Adventure 12
- Designers: Marc W. Miller
- Publishers: Game Designers' Workshop
- Publication: 1984; 41 years ago
- Genres: Science fiction
- Systems: Classic Traveller

= Traveller Adventure 12: Secret of the Ancients =

Science-fiction role-playing game supplement

Traveller Adventure 12: Secret of the Ancients is a 1984 role-playing game adventure for Traveller, written by Marc W. Miller, published by Game Designers' Workshop.

==Plot summary==
Secret of the Ancients is an adventure in which the player characters search in the Regina subsector to find evidence a race that died out long ago known as the Ancients.

==Reception==
Craig Sheeley reviewed Secret of the Ancients in Space Gamer No. 70. Sheeley commented that "Secrets of the Ancients is a good buy if you want either more information on the Ancients or an adventure that plays like a combination of the exploration sequence from the movie Alien and the Quest for the Holy Grail."

Steve Nutt reviewed Adventure 12 for Imagine magazine, and stated that "In conclusion, the module gives good background material, but is unsuitable for a campaign whose base is political intrigue, industrial espionage, etc."

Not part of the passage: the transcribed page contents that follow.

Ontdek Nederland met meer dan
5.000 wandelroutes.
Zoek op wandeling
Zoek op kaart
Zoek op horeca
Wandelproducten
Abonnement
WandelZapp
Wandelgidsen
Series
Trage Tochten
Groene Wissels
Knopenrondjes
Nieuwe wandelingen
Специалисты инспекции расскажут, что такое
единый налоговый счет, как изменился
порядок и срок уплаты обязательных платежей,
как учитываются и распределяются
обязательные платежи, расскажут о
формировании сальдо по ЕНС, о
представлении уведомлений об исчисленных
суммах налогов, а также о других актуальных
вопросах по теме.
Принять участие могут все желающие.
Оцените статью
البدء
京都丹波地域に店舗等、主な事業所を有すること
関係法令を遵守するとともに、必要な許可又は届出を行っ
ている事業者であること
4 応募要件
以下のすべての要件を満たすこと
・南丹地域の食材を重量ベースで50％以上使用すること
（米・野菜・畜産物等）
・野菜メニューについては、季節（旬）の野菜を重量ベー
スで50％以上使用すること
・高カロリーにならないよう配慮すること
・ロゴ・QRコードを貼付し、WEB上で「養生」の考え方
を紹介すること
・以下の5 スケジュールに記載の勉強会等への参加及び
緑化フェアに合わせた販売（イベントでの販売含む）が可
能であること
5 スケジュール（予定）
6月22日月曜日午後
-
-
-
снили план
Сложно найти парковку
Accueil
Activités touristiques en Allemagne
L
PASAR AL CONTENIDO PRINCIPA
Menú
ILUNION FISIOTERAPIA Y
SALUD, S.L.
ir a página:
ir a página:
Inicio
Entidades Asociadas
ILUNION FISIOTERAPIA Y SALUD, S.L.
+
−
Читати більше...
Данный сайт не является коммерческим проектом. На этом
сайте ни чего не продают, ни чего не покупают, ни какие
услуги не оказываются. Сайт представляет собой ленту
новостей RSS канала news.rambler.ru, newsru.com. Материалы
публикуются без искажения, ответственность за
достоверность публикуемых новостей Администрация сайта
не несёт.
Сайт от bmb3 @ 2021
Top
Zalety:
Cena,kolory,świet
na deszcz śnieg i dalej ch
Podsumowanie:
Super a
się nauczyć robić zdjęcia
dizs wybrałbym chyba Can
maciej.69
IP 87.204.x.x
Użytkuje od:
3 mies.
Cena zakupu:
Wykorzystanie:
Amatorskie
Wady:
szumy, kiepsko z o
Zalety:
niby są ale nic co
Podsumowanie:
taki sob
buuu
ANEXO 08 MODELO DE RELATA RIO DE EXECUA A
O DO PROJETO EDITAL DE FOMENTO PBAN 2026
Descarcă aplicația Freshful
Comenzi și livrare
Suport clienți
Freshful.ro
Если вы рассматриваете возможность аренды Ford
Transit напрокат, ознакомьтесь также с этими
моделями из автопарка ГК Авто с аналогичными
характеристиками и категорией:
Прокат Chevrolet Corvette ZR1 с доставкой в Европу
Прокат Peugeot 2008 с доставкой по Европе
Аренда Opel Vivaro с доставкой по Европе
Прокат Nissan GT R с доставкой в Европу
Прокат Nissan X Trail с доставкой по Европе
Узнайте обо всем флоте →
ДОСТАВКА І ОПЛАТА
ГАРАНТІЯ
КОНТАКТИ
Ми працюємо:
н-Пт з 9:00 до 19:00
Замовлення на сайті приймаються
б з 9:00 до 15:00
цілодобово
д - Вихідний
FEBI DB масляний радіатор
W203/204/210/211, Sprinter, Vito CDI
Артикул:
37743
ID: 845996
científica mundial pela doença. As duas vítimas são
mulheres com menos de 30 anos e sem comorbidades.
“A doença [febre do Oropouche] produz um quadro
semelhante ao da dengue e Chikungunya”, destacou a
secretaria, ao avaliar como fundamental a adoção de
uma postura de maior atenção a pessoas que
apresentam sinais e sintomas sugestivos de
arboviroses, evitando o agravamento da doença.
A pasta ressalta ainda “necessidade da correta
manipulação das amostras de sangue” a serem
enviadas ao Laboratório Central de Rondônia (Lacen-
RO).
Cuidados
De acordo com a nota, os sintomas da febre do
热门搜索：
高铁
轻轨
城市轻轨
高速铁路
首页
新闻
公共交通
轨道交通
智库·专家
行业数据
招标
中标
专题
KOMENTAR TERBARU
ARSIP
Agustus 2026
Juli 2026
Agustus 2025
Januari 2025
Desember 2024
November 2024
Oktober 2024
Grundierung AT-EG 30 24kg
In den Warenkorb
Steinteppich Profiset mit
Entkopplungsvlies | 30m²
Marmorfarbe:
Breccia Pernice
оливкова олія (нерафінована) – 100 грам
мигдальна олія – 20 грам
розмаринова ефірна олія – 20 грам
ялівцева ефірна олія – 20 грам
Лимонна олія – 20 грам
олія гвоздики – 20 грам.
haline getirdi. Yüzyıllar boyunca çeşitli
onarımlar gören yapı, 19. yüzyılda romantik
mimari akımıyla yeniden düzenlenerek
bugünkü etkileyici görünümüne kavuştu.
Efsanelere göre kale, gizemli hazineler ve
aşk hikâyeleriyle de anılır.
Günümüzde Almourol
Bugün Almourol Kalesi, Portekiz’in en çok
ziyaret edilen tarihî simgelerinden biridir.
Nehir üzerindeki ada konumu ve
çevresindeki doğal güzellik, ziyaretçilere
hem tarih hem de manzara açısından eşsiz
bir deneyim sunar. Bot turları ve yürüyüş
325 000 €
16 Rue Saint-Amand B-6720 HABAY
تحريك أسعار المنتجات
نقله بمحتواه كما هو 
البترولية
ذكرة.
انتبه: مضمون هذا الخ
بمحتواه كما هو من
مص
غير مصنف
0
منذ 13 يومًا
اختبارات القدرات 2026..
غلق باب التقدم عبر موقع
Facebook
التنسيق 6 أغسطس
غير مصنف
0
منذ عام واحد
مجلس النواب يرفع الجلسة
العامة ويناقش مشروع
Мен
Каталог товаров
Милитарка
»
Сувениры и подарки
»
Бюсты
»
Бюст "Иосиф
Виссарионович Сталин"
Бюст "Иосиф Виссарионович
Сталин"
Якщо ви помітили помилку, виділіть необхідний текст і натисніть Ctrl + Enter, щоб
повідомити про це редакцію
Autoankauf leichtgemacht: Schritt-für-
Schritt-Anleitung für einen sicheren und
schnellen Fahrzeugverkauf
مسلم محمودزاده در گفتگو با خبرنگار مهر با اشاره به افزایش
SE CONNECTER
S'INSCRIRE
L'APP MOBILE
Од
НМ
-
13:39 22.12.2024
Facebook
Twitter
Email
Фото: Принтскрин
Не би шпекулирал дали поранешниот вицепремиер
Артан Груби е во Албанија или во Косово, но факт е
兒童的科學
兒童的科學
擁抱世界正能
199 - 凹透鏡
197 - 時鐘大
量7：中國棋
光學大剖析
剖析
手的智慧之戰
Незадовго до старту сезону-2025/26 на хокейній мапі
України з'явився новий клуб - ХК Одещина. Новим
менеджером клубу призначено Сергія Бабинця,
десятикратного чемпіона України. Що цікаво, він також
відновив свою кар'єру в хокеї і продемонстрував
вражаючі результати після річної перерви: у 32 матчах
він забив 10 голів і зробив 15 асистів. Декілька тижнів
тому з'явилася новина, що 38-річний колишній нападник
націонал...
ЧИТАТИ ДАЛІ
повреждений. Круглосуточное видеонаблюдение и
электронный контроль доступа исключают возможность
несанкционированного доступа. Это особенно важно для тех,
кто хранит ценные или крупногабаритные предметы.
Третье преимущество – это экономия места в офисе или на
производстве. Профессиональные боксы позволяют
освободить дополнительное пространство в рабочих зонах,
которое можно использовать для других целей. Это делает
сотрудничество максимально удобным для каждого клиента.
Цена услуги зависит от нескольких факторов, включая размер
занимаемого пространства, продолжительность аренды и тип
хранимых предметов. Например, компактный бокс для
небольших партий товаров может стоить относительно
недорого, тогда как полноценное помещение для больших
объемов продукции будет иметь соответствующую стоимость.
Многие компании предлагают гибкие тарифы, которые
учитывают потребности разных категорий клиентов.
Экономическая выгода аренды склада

Marcus L. Rowland reviewed Traveller Adventure 12: Secret of the Ancients for White Dwarf #64, giving it an overall rating of 7 out of 10, and stated that "If you're a Traveller completist, or want to find out the 'real' history of the Ancients, this adventure is a must. If you don't use the Ancients it may still be useful, but can't really be run without a lot of preparation."